Threading seems to be the most obvious approach, but there are other options such as queueing or asyncio.
For my intended application, I’m using BrickPi and want to:
- Monitor sensors
- Run Motors
- work with sensor values - probably lots of math
- write files
- connect with other wi-fi enabled devices
Sorry if I’ve missed the question in other parts of the forum - pointers welcome.
of course there will not be 1 answer which solves all existing problems. And above all, the question is not, which millions of things you want to do, but if there are threads which are time-sensitive and will get stuck when being processed in a queue or not.
And that eventually is already the ultimate answer to qeueing, multithreading, and anything - in other words:
as much queueing as possible and as little multithreading as possible, and all depending on the features of your programming language,
As to me, I am using MT already since about 15 years. Currently I use the BrickPi3 with C++ and (when required) POSIX pthread by different thread priorities plus mutexes, and also Arduinos with Patel’s and Maglie’s Scheduler libs, and it (mostly) works like a charme.
(Additionally, sometimes also pinchange Interrupts might be a possible option , but I don’t use them generally.)
Take a look at this forum thread.
@rolly – Thanks Rolly - I will take a look through the code you posted. The discussion also deserves some study. Thanks for the pointers!
@HaWe - Thanks. I appreciate the feedback. I figured the answer would be the always true, and almost always useless “it depends,” – but your comments about queueing vs multithreading are very helpful. Thanks for sharing your experience.
Personally, I think I would go with some sort of topic/direct-based queuing to do the following:
Send data from the sensors down to a processing service - which does the number crunching.
Send processed data to a manager service that aggregates the data coming from the sensor and from the user into a final command which then gets relayed to a motor service.
Or I may go with separating the number crunching operations and the processing of data and actuation into 2 separate processes. In this case, the process which deals with processing the data and actuating the robot would implemented some sort of MT or asyncio.
All in all, I would push for segregating different components of the project into as many services as possible. The idea is to reduce them to the level of irreducibility.
I generally agree with idea of separating the program flow paths, but I’ve got to explore it more to ensure against some of the issues like “race conditions” that I’ve read about, but never yet experienced. Yes, this text-based parallel programming is somewhat new to me.
I don’t want to be spoon-fed, but pointers to solid examples always welcome.
Thanks! I’ll keep working the problems.
All my best,
you don’t have to worry about race conditions as long as your functions won’t write to any shared variable from 2 or more different threads simultaneously.
I case that might happen, you either put your write-functions into 1 single thread and queue them up, or, alternatively, wrap mutexes around them to prevent your variables from simultaneous write actions.
Which is your programming language?
I appreciate the insight on race conditions.
I’m using python 3 with BrickPi and PiZeroW… and hopefully another BrickPi and a GoPiGo or two.
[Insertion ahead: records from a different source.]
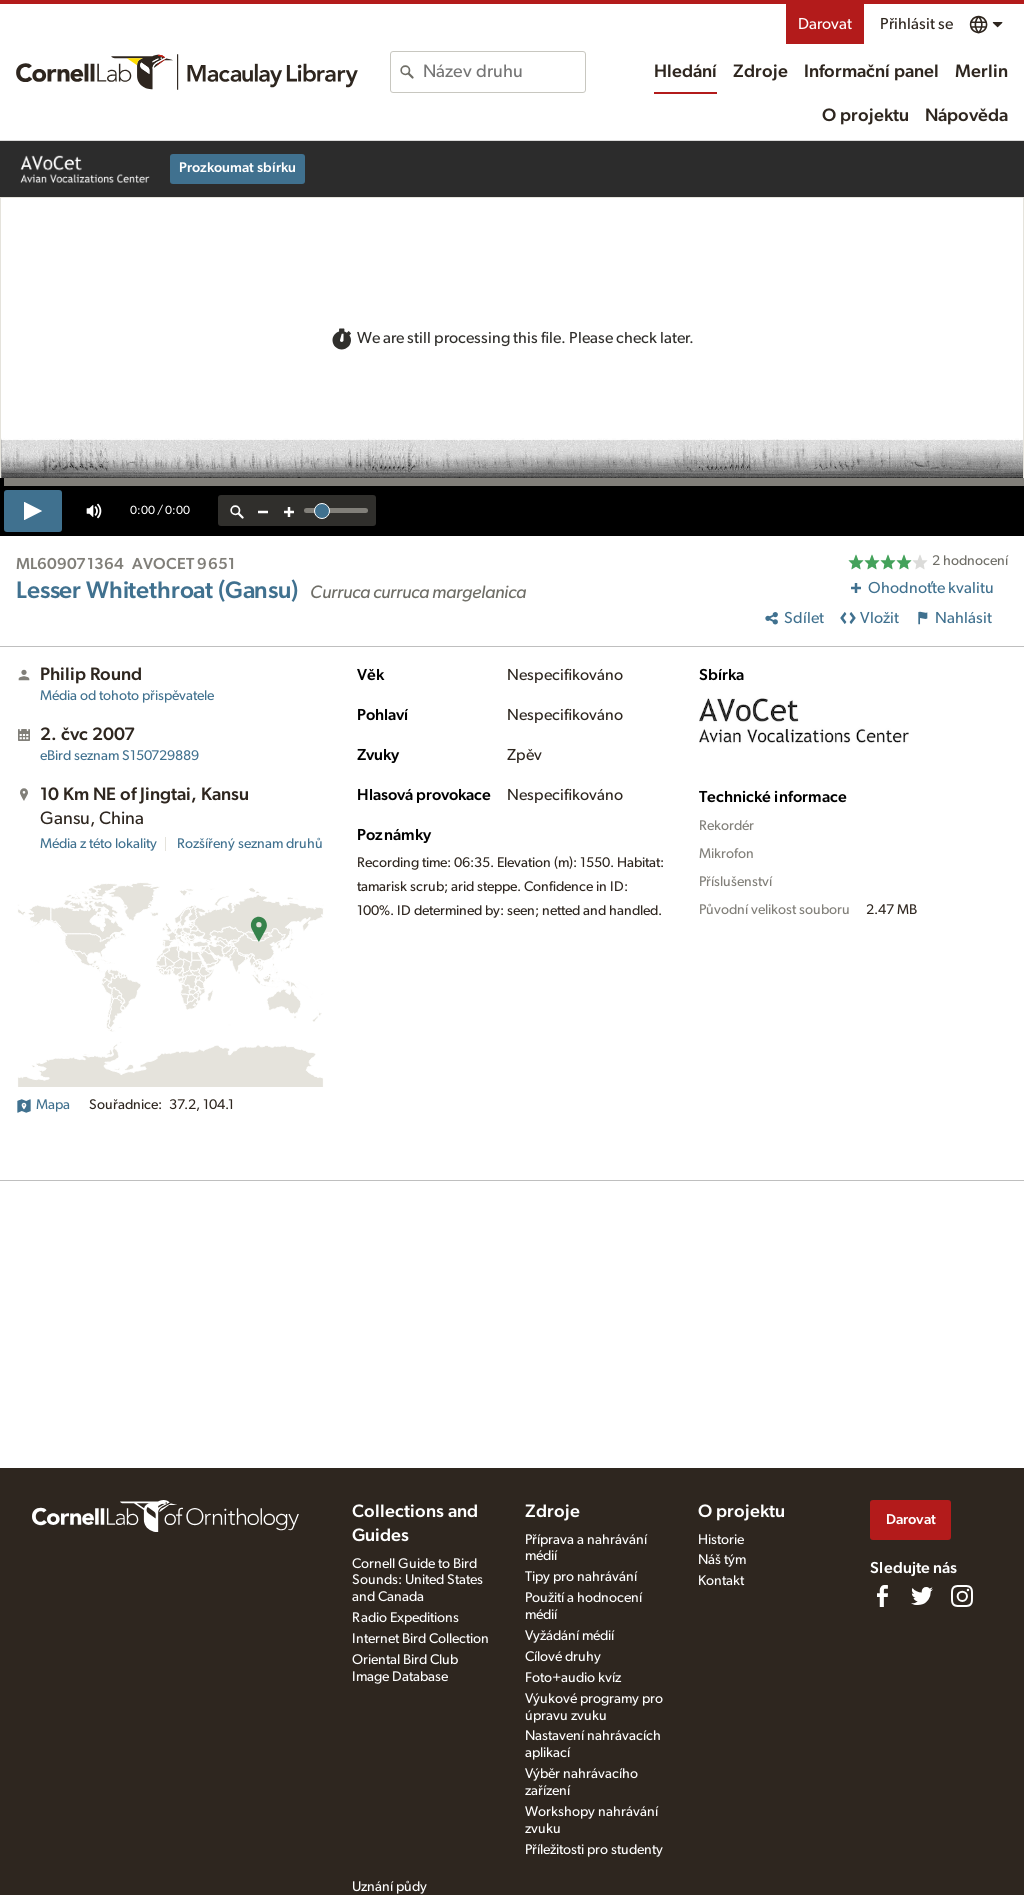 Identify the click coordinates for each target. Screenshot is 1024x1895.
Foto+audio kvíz (573, 1678)
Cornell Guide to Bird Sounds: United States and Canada (417, 1581)
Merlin (981, 72)
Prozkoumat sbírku (237, 168)
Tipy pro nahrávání (581, 1577)
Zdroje (760, 72)
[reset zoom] (237, 510)
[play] (33, 511)
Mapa (43, 1105)
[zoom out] (263, 510)
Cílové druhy (563, 1657)
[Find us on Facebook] (882, 1596)
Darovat (825, 24)
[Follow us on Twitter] (922, 1596)
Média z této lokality (98, 844)
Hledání (685, 72)
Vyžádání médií (569, 1636)
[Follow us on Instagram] (962, 1596)
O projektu (865, 116)
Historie (721, 1540)
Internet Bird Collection (420, 1639)
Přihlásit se (916, 24)
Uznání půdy (389, 1887)
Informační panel (871, 72)
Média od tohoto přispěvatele (127, 696)
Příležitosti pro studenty (594, 1850)
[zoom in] (289, 510)
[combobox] (503, 72)
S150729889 (119, 756)
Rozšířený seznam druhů (250, 844)
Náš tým (722, 1560)
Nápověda (966, 116)
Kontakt (721, 1581)
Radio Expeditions (405, 1618)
… but one thing at a time.
I’m just picking up the project after a year hiatus for other priorities and getting my head back into the process.
I too am interested in this topic, though only for a single RPi 3B or 3B+ processor.
My last bot architecture had a single main that instantiated separate threaded classes for bumpers, ultrasonic distance sensor, IR distance sensor, motor management, and power management, along with a few imported plain function modules that used “with lock”, and I used some globals in a few places - in other words: a bit of a mess.
Robot Egret uses threaded classes in …/rwpilib
as to Python, unfortunately I can’t give you any advice at all.
As stated, I am using only C/C++ with the POSIX pthread libs, providing also mutexes and thread priorities, which all work extremely quick, safe, and efficiently.